Before the bill passed, the House also rejected an amendment that would have prohibited insurers from covering men’s reproductive needs.

Earlier, a House committee approved The Tennessee Health Care Freedom Act, which “declares that Tennesseans can ignore a federal health care law that includes penalties for those who refuse to get health insurance.” The state Senate also voted 21-7 “to pass a resolution urging the Tennessee attorney general to join states challenging the constitutionality of the federal health care overhaul.”

Romney Says He Solved Health Crisis ‘At The State Level,’ But Admits ‘The Feds Fund Half Of It’

Yesterday, Bill O’Reilly challenged Mitt Romney on the success of RomneyCare, forcing the Governor to defend his plan and admit that far from finding a state solution to a state problem — as Romney always argues in his stump speeches — Massachusetts relied on federal dollars to expand health care coverage.

“Actually, from the beginning the plan was a 50/50 deal between the federal government and the state government,” Romney said, when O’Reilly claimed that state spending on health care was out of control. “The Feds fund half of it, they have from the very beginning,” he repeated, while maintaining that Massachusetts solved “a problem at the state level.”

O’Reilly wasn’t buying it:

O’REILLY: You know me. I’m a simple man. Okay? You say you solved the problem in the state, but depending on 50 percent of your funding from the Feds.

ROMNEY: As we did from the beginning.

O’REILLY: Okay, but I’m just telling you, I don’t know if you solved the problem or the people in Idaho solved it.

ROMNEY: No, but what we did is we took the money the Feds used to send us–

O’REILLY: Yes.

ROMNEY: –to give to the hospitals that were giving out free care.
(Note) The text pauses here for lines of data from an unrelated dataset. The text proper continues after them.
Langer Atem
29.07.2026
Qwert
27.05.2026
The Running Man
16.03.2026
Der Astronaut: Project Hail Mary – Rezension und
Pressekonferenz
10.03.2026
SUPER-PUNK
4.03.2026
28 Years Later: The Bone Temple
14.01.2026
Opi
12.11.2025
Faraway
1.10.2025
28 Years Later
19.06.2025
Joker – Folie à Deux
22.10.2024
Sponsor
The hospitals were doing that before. And we said, look, can we take that money that you give to us that we give to the hospitals and instead of giving it to hospitals–

O’REILLY: You’ve spread it around.

ROMNEY: We’re going to use it to help people buy insurance.

O’REILLY: Okay. One more and–

ROMNEY: It was not a new burden on the federal government. It was a redirection of what they’ve been doing before.

Watch the exchange:

National reform is “going to be a huge entitlement, which is the federal government taking power away from the states,” Romney maintained. “We solved our problem at the state level. We did it without raising taxes. That’s the key.” But this isn’t very accurate. First, Massachusetts did tax insurers, hospitals, and employers (as well as individuals who refused to purchase coverage) to fund health reform. Second, Romney is pretending that Massachusetts decided to one day solve “our problem at the state level” by simply rerouting existing federal funds to pay for the changes. In reality, the federal government pressured the state to change its Medicaid program or lose $385 million dollars, thus helping bring about reform. The federal dollars Romney used to expand coverage came with strings attached — the state had to shift federal resources from supporting individual hospitals to funding health insurance coverage for uninsured individuals — and the state had to seek the federal government’s seal of approval.
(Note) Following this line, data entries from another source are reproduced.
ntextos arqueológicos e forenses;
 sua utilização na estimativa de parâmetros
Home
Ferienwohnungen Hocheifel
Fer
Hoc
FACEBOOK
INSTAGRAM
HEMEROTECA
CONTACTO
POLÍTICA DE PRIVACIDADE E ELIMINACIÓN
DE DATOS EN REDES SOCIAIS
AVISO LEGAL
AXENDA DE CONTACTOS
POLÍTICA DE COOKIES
The same thing is true about the federal health care bill. It provides states with federal funding to expand the Medicaid program, establish high-risk insurance pools, set up exchanges and then gives states some leeway in implementation. The health care law establishes federal standards and is obviously much broader in scope than the Massachusetts plan, but it’s predicated on the principle that states simply aren’t capable of reforming something as large as health reform without federal assistance. Romney should know that better than anyone.